In the United States, leaders, potential leaders, and would-be leaders ought to put forth proposed revolutionary narratives for the nation, seeking to arrive to a consensus among revolutionary leaders, committed leaders/intellectuals across the nation, who are seeking to mobilize the people in support of a well-defined revolutionary project.
I personally am not a leader. I am an intellectual, and at age 77, I am too old to remake myself into a leader. My intention in my writing is to formulate insights relevant and helpful to a revolutionary project, carried out by men and women of all occupations, races, ethnicities, and social classes across the nation, united in understanding of and support for a viable American revolutionary narrative and its coherent and comprehensive principles, concepts, and proposals; capable of mobilizing the people in the formation of their own understanding and in responsible, non-violent social action that seeks the taking of political power in the long term.
The components of an American revolutionary narrative
An American revolutionary narrative must speak the truth. It must speak the singular truth, not a version of the truth that promotes the special interests of a particular class, ethnic group, gender, or identity group. It must be a narrative that unites the common interests of the peoples of the nation, and that correctly understands the reality of the nation in the political-economy of the world-system.

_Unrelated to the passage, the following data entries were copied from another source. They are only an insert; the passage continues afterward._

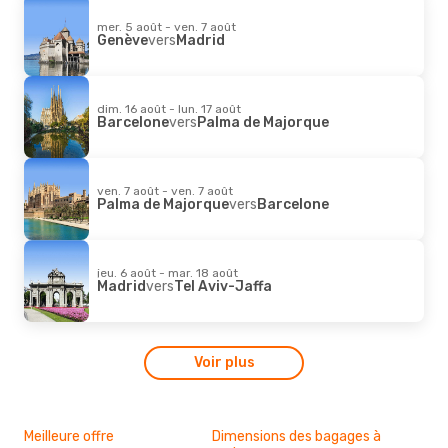
mer. 5 août - ven. 7 août
Genève
vers
Madrid
dim. 16 août - lun. 17 août
Barcelone
vers
Palma de Majorque
ven. 7 août - ven. 7 août
Palma de Majorque
vers
Barcelone
jeu. 6 août - mar. 18 août
Madrid
vers
Tel Aviv-Jaffa
Voir plus
Meilleure offre
Dimensions des bagages à
Des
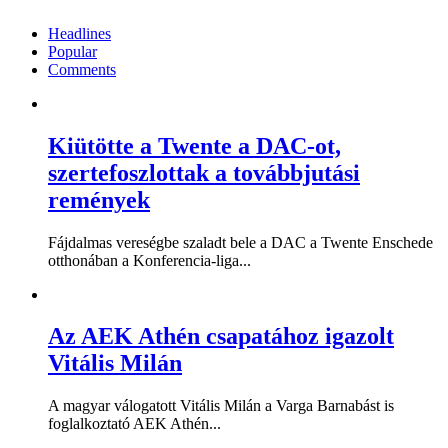
Headlines
Popular
Comments
Kiütötte a Twente a DAC-ot,
szertefoszlottak a továbbjutási
remények
Fájdalmas vereségbe szaladt bele a DAC a Twente Enschede
otthonában a Konferencia-liga...
Az AEK Athén csapatához igazolt
Vitális Milán
A magyar válogatott Vitális Milán a Varga Barnabást is
foglalkoztató AEK Athén...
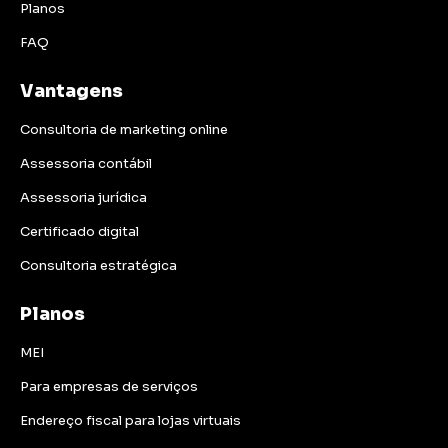
Planos
FAQ
Vantagens
Consultoria de marketing online
Assessoria contábil
Assessoria jurídica
Certificado digital
Consultoria estratégica
Planos
MEI
Para empresas de serviços
Endereço fiscal para lojas virtuais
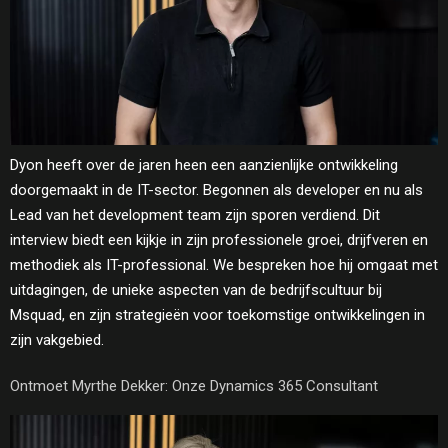
Dyon heeft over de jaren heen een aanzienlijke ontwikkeling
doorgemaakt in de IT-sector. Begonnen als developer en nu als
Lead van het development team zijn sporen verdiend. Dit
interview biedt een kijkje in zijn professionele groei, drijfveren en
methodiek als IT-professional. We bespreken hoe hij omgaat met
uitdagingen, de unieke aspecten van de bedrijfscultuur bij
Msquad, en zijn strategieën voor toekomstige ontwikkelingen in
zijn vakgebied.
Ontmoet Myrthe Dekker: Onze Dynamics 365 Consultant​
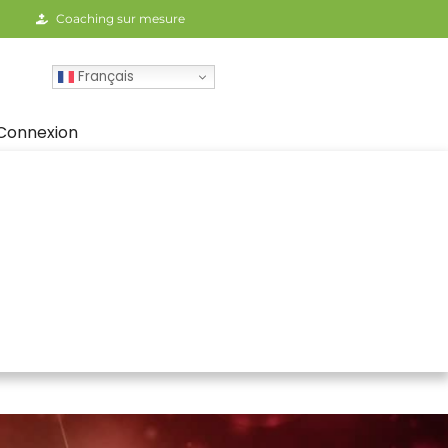
Coaching sur mesure
Français
Connexion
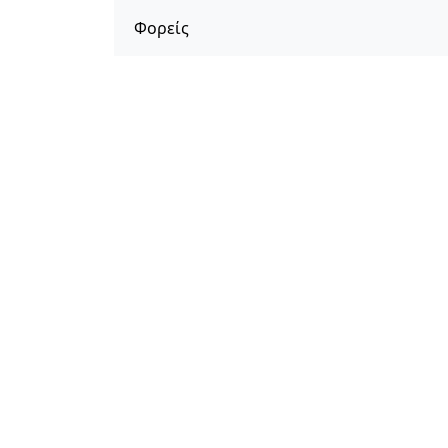
Φορείς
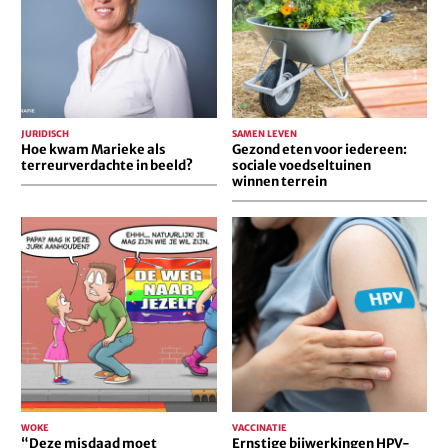
terreurverdachte
sociale
in
voedseltuinen
beeld?
winnen
terrein
JURIDISCH
SAMEN LEVEN
Hoe kwam Marieke als
Gezond eten voor iedereen:
terreurverdachte in beeld?
sociale voedseltuinen
winnen terrein
“Deze
Ernstige
misdaad
bijwerkingen
moet
HPV-
stoppen”
vaccinatie
buiten
beeld
gehouden
WOKE
VACCINATIE
“Deze misdaad moet
Ernstige bijwerkingen HPV-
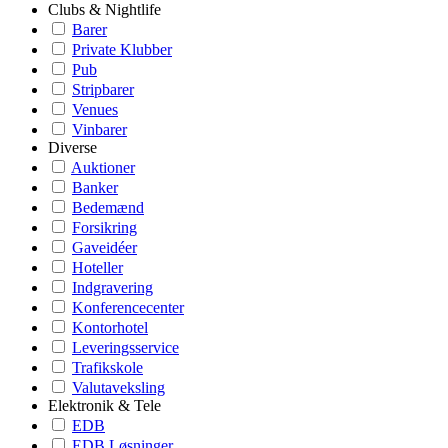
Clubs & Nightlife
Barer
Private Klubber
Pub
Stripbarer
Venues
Vinbarer
Diverse
Auktioner
Banker
Bedemænd
Forsikring
Gaveidéer
Hoteller
Indgravering
Konferencecenter
Kontorhotel
Leveringsservice
Trafikskole
Valutaveksling
Elektronik & Tele
EDB
EDB Løsninger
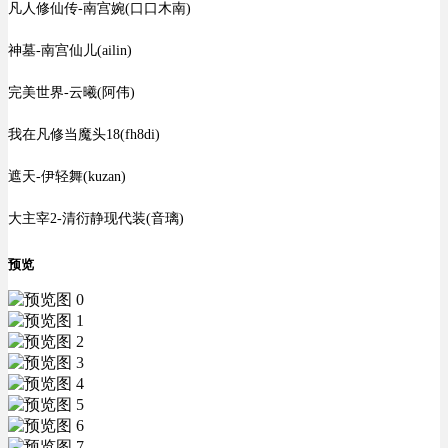
凡人修仙传-南宫婉(口口木南)
神墓-南宫仙儿(ailin)
完美世界-云曦(阿伟)
我在凡修当魔头18(fh8di)
遮天-伊轻舞(kuzan)
大主宰2-清衍静现代装(音璃)
预览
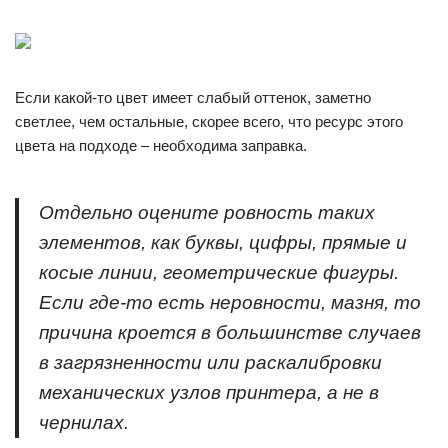
Если какой-то цвет имеет слабый оттенок, заметно
светлее, чем остальные, скорее всего, что ресурс этого
цвета на подходе – необходима заправка.
Отдельно оцените ровность таких
элементов, как буквы, цифры, прямые и
косые линии, геометрические фигуры.
Если где-то есть неровности, мазня, то
причина кроется в большинстве случаев
в загрязненности или раскалибровки
механических узлов принтера, а не в
чернилах.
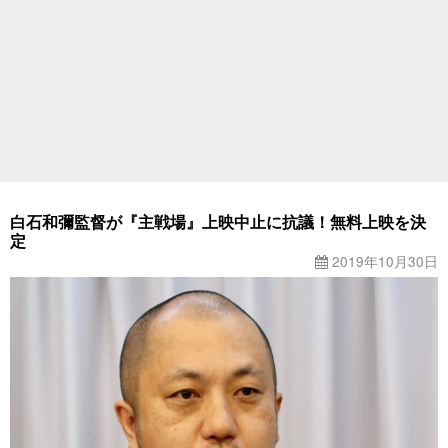
白石和彌監督が『主戦場』上映中止に抗議！無料上映を決
定
2019年10月30日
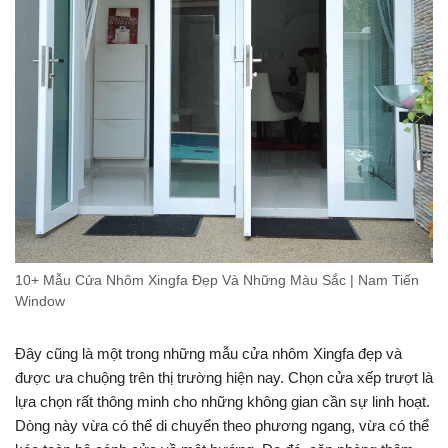
10+ Mẫu Cửa Nhôm Xingfa Đẹp Và Những Màu Sắc | Nam Tiến
Window
Đây cũng là một trong những mẫu cửa nhôm Xingfa đẹp và
được ưa chuộng trên thị trường hiện nay. Chọn cửa xếp trượt là
lựa chọn rất thông minh cho những không gian cần sự linh hoạt.
Dòng này vừa có thể di chuyển theo phương ngang, vừa có thể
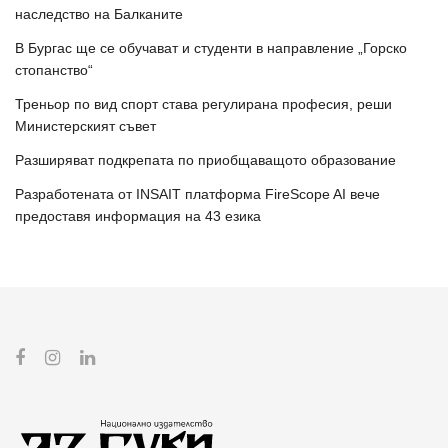
наследство на Балканите
В Бургас ще се обучават и студенти в направление „Горско
стопанство“
Треньор по вид спорт става регулирана професия, реши
Министерският съвет
Разширяват подкрепата по приобщаващото образование
Разработената от INSAIT платформа FireScope AI вече
предоставя информация на 43 езика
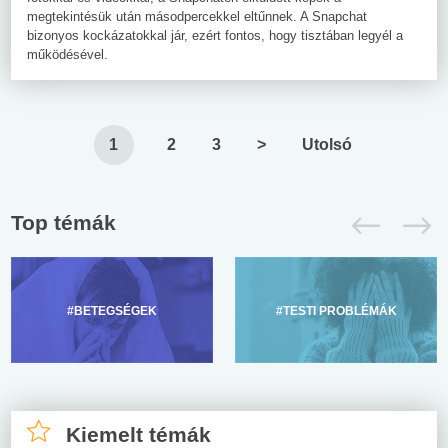
megtekintésük után másodpercekkel eltűnnek. A Snapchat
bizonyos kockázatokkal jár, ezért fontos, hogy tisztában legyél a
működésével.
1
2
3
>
Utolsó
Top témák
#BETEGSÉGEK
#TESTI PROBLÉMÁK
Kiemelt témák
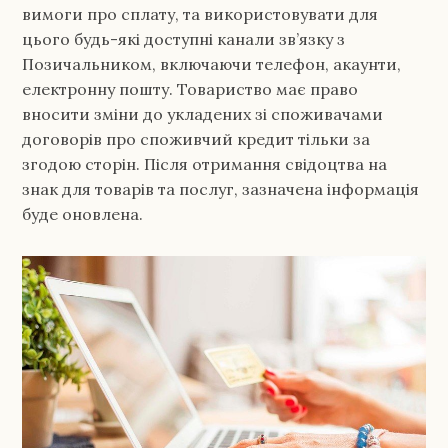
вимоги про сплату, та використовувати для
цього будь-які доступні канали зв’язку з
Позичальником, включаючи телефон, акаунти,
електронну пошту. Товариство має право
вносити зміни до укладених зі споживачами
договорів про споживчий кредит тільки за
згодою сторін. Після отримання свідоцтва на
знак для товарів та послуг, зазначена інформація
буде оновлена.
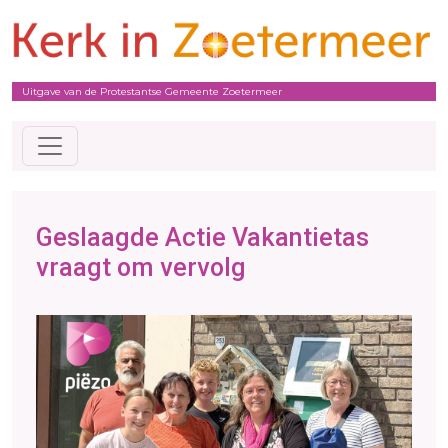
Uitgave van de Protestantse Gemeente Zoetermeer
Geslaagde Actie Vakantietas
vraagt om vervolg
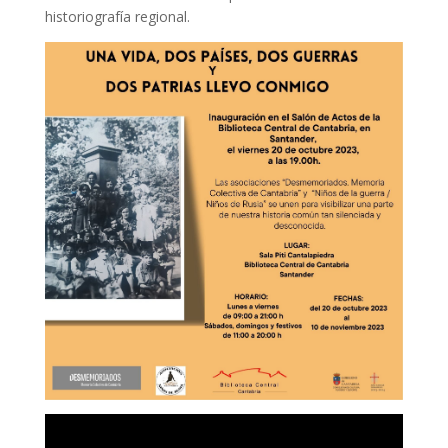
historiografía regional.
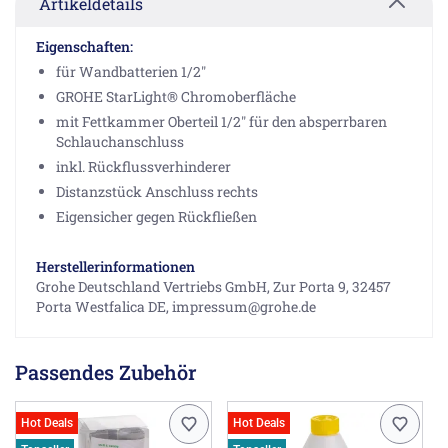
Artikeldetails
Eigenschaften:
für Wandbatterien 1/2"
GROHE StarLight® Chromoberfläche
mit Fettkammer Oberteil 1/2" für den absperrbaren
Schlauchanschluss
inkl. Rückflussverhinderer
Distanzstück Anschluss rechts
Eigensicher gegen Rückfließen
Herstellerinformationen
Grohe Deutschland Vertriebs GmbH, Zur Porta 9, 32457
Porta Westfalica DE, impressum@grohe.de
Passendes Zubehör
Hot Deals
Hot Deals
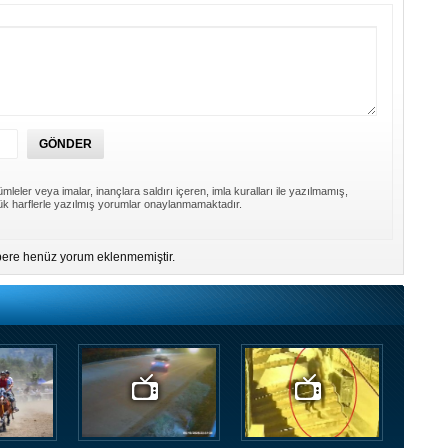
mleler veya imalar, inançlara saldırı içeren, imla kuralları ile yazılmamış,
k harflerle yazılmış yorumlar onaylanmamaktadır.
ere henüz yorum eklenmemiştir.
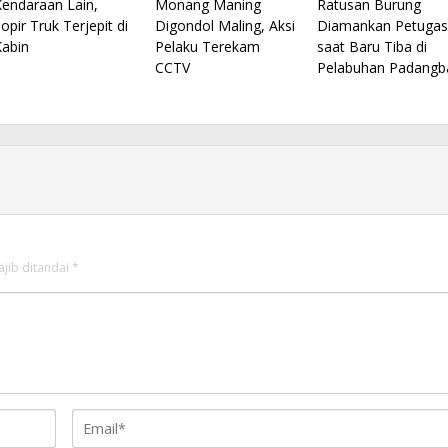
Kendaraan Lain,
Monang Maning
Ratusan Burung
opir Truk Terjepit di
Digondol Maling, Aksi
Diamankan Petugas
Kabin
Pelaku Terekam
saat Baru Tiba di
CCTV
Pelabuhan Padangb
ajib ditandai
*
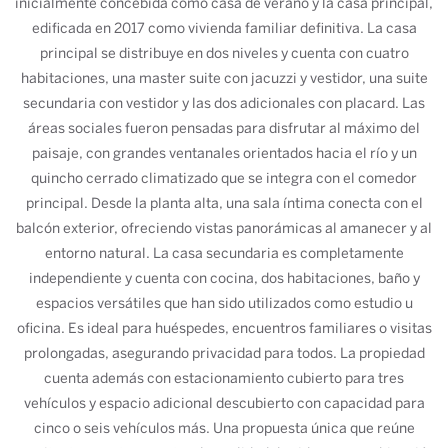
inicialmente concebida como casa de verano y la casa principal,
edificada en 2017 como vivienda familiar definitiva. La casa
principal se distribuye en dos niveles y cuenta con cuatro
habitaciones, una master suite con jacuzzi y vestidor, una suite
secundaria con vestidor y las dos adicionales con placard. Las
áreas sociales fueron pensadas para disfrutar al máximo del
paisaje, con grandes ventanales orientados hacia el río y un
quincho cerrado climatizado que se integra con el comedor
principal. Desde la planta alta, una sala íntima conecta con el
balcón exterior, ofreciendo vistas panorámicas al amanecer y al
entorno natural. La casa secundaria es completamente
independiente y cuenta con cocina, dos habitaciones, baño y
espacios versátiles que han sido utilizados como estudio u
oficina. Es ideal para huéspedes, encuentros familiares o visitas
prolongadas, asegurando privacidad para todos. La propiedad
cuenta además con estacionamiento cubierto para tres
vehículos y espacio adicional descubierto con capacidad para
cinco o seis vehículos más. Una propuesta única que reúne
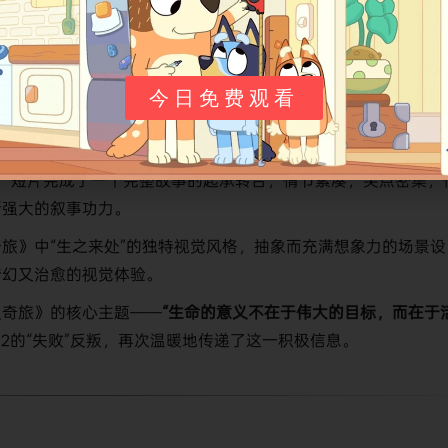
心灵奇旅》的前传，本片精彩地揭示了主角22为何会变得如此愤
提供了重要的背景故事，让这个角色更加丰满和立体。
今日免费观看
斯​
​幽默与深度并存​
​的传统。22的“反派”计划充满了童趣和滑稽
的讨论，既轻松有趣又发人深省，引人思考。
内，短片完成了一个完整故事的起承转合，情节紧凑，笑点密集，
斯强大的叙事功力。
奇旅》中“生之来处”的独特视觉风格，抽象而充满想象力的场景设
梦幻又治愈的视觉体验。
灵奇旅》的核心主题——​
​“生命的意义不在于伟大的目标，而在于
过22的“失败”反叛，再次温暖地传递了这一积极信息。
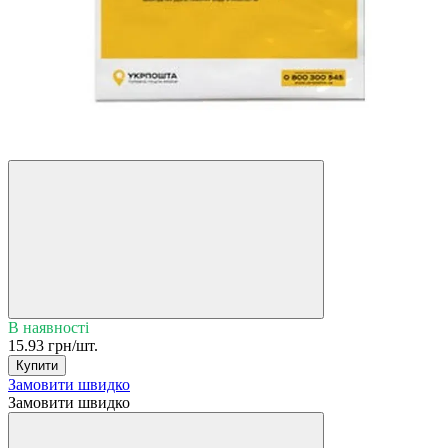
В наявності
15.93 грн/шт.
Купити
Замовити швидко
Замовити швидко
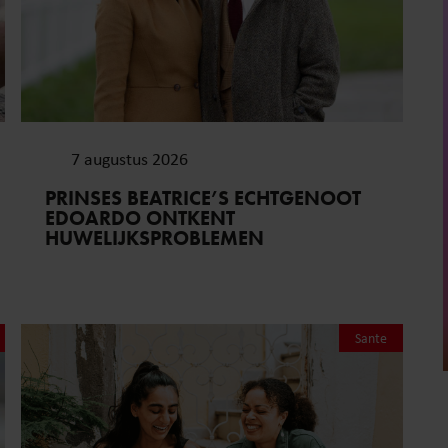
7 augustus 2026
PRINSES BEATRICE’S ECHTGENOOT
EDOARDO ONTKENT
HUWELIJKSPROBLEMEN
Sante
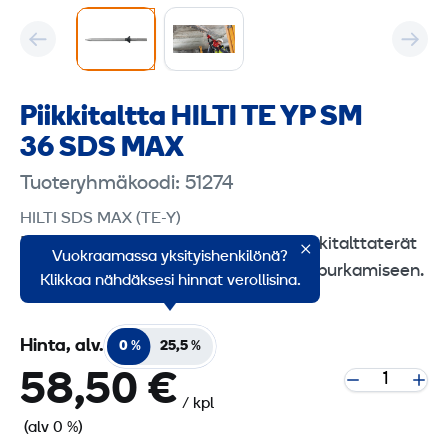
Piikkitaltta HILTI TE YP SM
36 SDS MAX
Tuoteryhmäkoodi: 51274
HILTI SDS MAX (TE-Y)
Erittäin kestävät SDS Max (TE-Y) -piikkitalttaterät
Vuokraamassa yksityishenkilönä?
betonin ja muurauksen piikkaukseen/purkamiseen.
Klikkaa nähdäksesi hinnat verollisina.
Hinta, alv.
0 %
25,5 %
58,50 €
/ kpl
(alv 0 %)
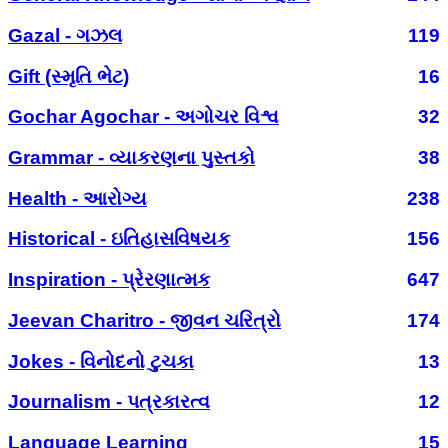
Gazal - ગઝલ
119
Gift (સ્મૃતિ ભેટ)
16
Gochar Agochar - અગોચર વિશ્વ
32
Grammar - વ્યાકરણના પુસ્તકો
38
Health - આરોગ્ય
238
Historical - ઇતિહાસવિષયક
156
Inspiration - પ્રેરણાત્મક
647
Jeevan Charitro - જીવન ચરિત્રો
174
Jokes - વિનોદનો ટુચકા
13
Journalism - પત્રકારત્વ
12
Language Learning
15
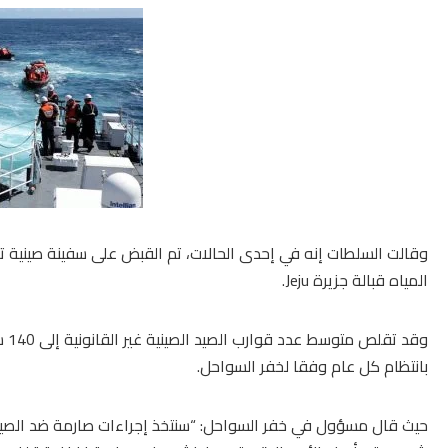
المياه قبالة جزيرة Jeju.
بانتظام كل عام وفقا لخفر السواحل.
حيث قال مسؤول في خفر السواحل: “سنتخذ إجراءات صارمة ضد الصيد 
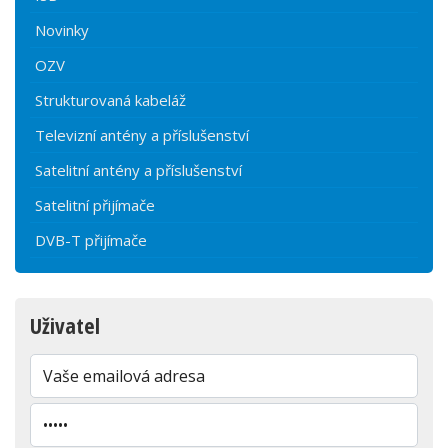
Novinky
OZV
Strukturovaná kabeláž
Televizní antény a příslušenství
Satelitní antény a příslušenství
Satelitní přijímače
DVB-T přijímače
Uživatel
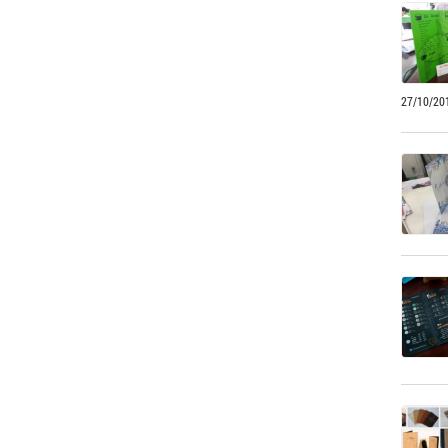
27/10/20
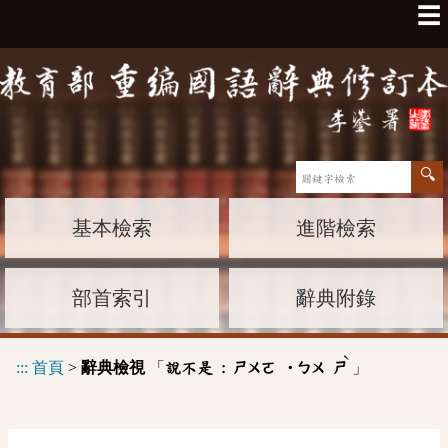
☰
基本檢索
進階檢索
部首索引
辭典附錄
ˋ
:::
首頁
>
辭典檢視
「
」
說不是 :
ㄕㄨㄛ
˙ㄅㄨ
ㄕ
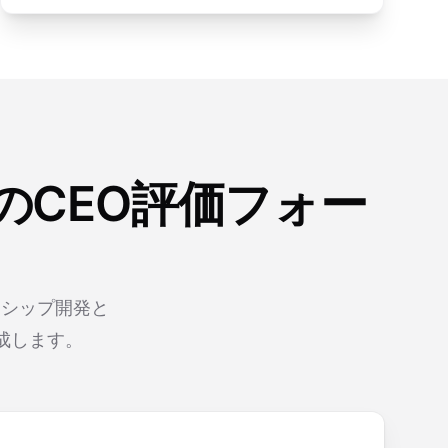
のCEO評価フォー
ーシップ開発と
成します。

This last point, that the narrative must understand worldwide realities, is most challenging in the U.S. political context. If there is one area in which national consensus is sometimes attained, it is in foreign affairs, on the basis of the erroneous identification of evil actors in the form of roque states. Such erroneous conceptions regularly lead the nation to dysfunctional foreign and domestic policies that generate more problems and deepen confusion and division among the people.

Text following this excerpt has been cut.